Pelo contrário, Sahm e seus colegas suspeitam que a expansão de elementos transponíveis pode até ter contribuído para a extrema longevidade do tubarão-da-Groenlândia. Às vezes, outros genes mais funcionalmente relevantes podem “sequestrar” a maquinaria molecular codificada por elementos transponíveis para se multiplicar. A equipe sugere que vários genes regulares aproveitaram essa oportunidade durante a evolução do tubarão-da-Groenlândia. Surpreendentemente, muitos genes duplicados estão envolvidos no reparo de danos ao DNA. “Em cada uma de nossas células, o DNA sofre danos milhares de vezes todos os dias, e mecanismos moleculares especializados o reparam constantemente. Uma descoberta notável de estudos genômicos comparativos é que espécies de mamíferos de vida longa são excepcionalmente eficientes no reparo de seu DNA”, explica Alessandro Cellerino, neurobiólogo do FLI e da Scuola Normale Superiore (SNS) em Pisa. Assim, os resultados da equipe indicam que o reparo do DNA pode representar um mecanismo geral subjacente à evolução da longevidade excepcional. “Estamos tentados a especular que a evolução do tubarão da Groenlândia encontrou uma maneira de contrabalançar os efeitos negativos dos elementos transponíveis na estabilidade do DNA – sequestrando a própria maquinaria dos elementos transponíveis”, acrescenta Arne Sahm. Os pesquisadores também estão ansiosos para aprender mais sobre os mecanismos que controlam a disseminação dos elementos transponíveis. “Agora podemos começar a responder se o silenciamento dos elementos transponíveis nos tubarões da Groenlândia é diferente daquele em outras espécies”, diz Helene Kretzmer do Instituto Max Planck de Genética Molecular.

Centro de controle modificado

A equipe também encontrou uma alteração específica na proteína p53 – também conhecida como “guardiã do genoma”. Surpreendentemente, a p53 atua como um centro de controle que responde a danos no DNA em humanos e em muitas outras espécies. “Essa proteína sofre mutação em cerca de metade de todos os cânceres humanos e é o supressor de tumor mais importante que conhecemos. Portanto, é um gene essencial para a longevidade”, diz Steve Hoffmann, biólogo computacional do Fritz Lipmann Institute on Aging (FLI) em Jena, Alemanha. No entanto, estudos adicionais são necessários para mostrar até que ponto as mudanças observadas em genes críticos (como p53 e vias moleculares, por exemplo, duplicações de genes de reparo de DNA ou mudanças em supressores de tumor) contribuem para a longevidade excepcional dos animais.

Abra caminho para estudos posteriores

“Nosso projeto do genoma agora fornece uma base para muitos estudos independentes que nos ajudarão a entender melhor a evolução desta espécie notável”, ressalta Paolo Domenici do CNR – IBF Pisa. “Esta é uma das razões pelas quais decidimos disponibilizar o genoma imediatamente para a comunidade científica”, acrescenta Alessandro Cellerino.

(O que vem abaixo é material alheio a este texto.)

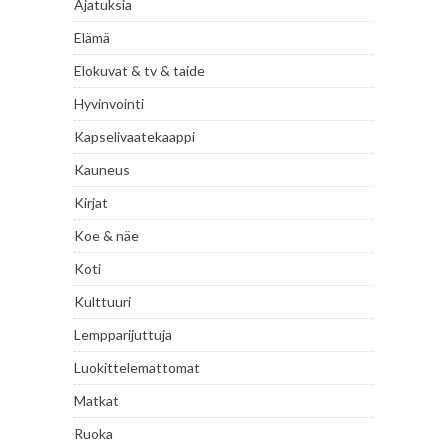
Ajatuksia
Elämä
Elokuvat & tv & taide
Hyvinvointi
Kapselivaatekaappi
Kauneus
Kirjat
Koe & näe
Koti
Kulttuuri
Lempparijuttuja
Luokittelemattomat
Matkat
Ruoka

A sequência do genoma e os recursos da web correspondentes fornecidos pela equipe permitem que pesquisadores em todo o mundo analisem a versão do tubarão-da-Groenlândia de seus genes de interesse. “Este trabalho é uma pedra angular para uma melhor compreensão da base da fisiologia extrema do tubarão-da-Groenlândia. Além disso, ele nos ajuda a avaliar sua diversidade genômica e, portanto, o tamanho da população desta espécie vulnerável pela primeira vez”, comenta John Fleng Steffensen da Universidade de Copenhague, que estuda esses animais gigantes em campo nos últimos quinze anos.

Compreendendo melhor a longevidade

“O genoma do tubarão-da-Groenlândia é um passo essencial para entender os mecanismos moleculares do envelhecimento nesta espécie excepcionalmente longeva”, diz Steve Hoffmann. Os pesquisadores esperam que o estudo do tubarão-da-Groenlândia seja essencial para muitos outros organismos. “Explorar os fundamentos genéticos da enorme diversidade de vida útil na árvore da vida oferece uma perspectiva inteiramente nova para investigar os mecanismos que permitem uma longevidade excepcional”, explica Alessandro Cellerino.

Arne Sahm et al.: O tubarão da Groenlândia (Microcefalia sonhadora) Genoma fornece insights sobre longevidade extrema, 2024, DOI: 10.1101/2024.09.09.611499

As imagens selecionadas são baixadas como um arquivo ZIP.
As legendas e os créditos das imagens ficam disponíveis no arquivo HTML após a descompactação.